Elle rit encore, un peu plus franchement cette fois.
- Elena. Elena Torres.
- Luca, répondit-il, omettant volontairement son nom de famille.
Leurs mains se frôlèrent brièvement. Une étincelle étrange traversa Luca, presque douloureuse.
Il aurait dû partir, retourner à ses affaires, oublier cette rencontre. Mais il resta là, figé par une force qu'il ne comprenait pas.
- Vous êtes du coin ? demanda-t-elle.
- On peut dire ça. Et vous ?
- Je travaille pas loin d'ici. Cabinet d'avocats.
Elle montra du menton un bâtiment gris au bout de la rue.
Un cabinet d'avocats. Ironie amère pour un homme comme lui.
- Vous défendez les criminels ? plaisanta-t-il.
- Parfois. Mais je préfère défendre ceux qu'on oublie, dit-elle avec une sincérité désarmante.
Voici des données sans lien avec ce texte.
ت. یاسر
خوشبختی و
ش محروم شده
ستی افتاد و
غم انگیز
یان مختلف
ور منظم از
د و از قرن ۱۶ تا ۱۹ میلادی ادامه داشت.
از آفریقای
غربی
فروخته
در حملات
Luca esquissa un sourire. Il n'avait pas le droit de rester là, de parler avec elle, de se laisser captiver ainsi. Chaque minute passée à ses côtés risquait d'attirer des ennuis. Mais il n'arrivait pas à partir.
- Vous voulez boire un café ? proposa-t-il.
Elena hésita une seconde, puis acquiesça.
- Pourquoi pas ? Après tout, vous m'avez sauvé mes papiers...
Ils marchèrent côte à côte vers le petit café à l'angle de la rue.
Pour Luca, c'était peut-être le début de quelque chose de beau.
Pour le reste du monde, c'était sûrement le début d'une tragédie.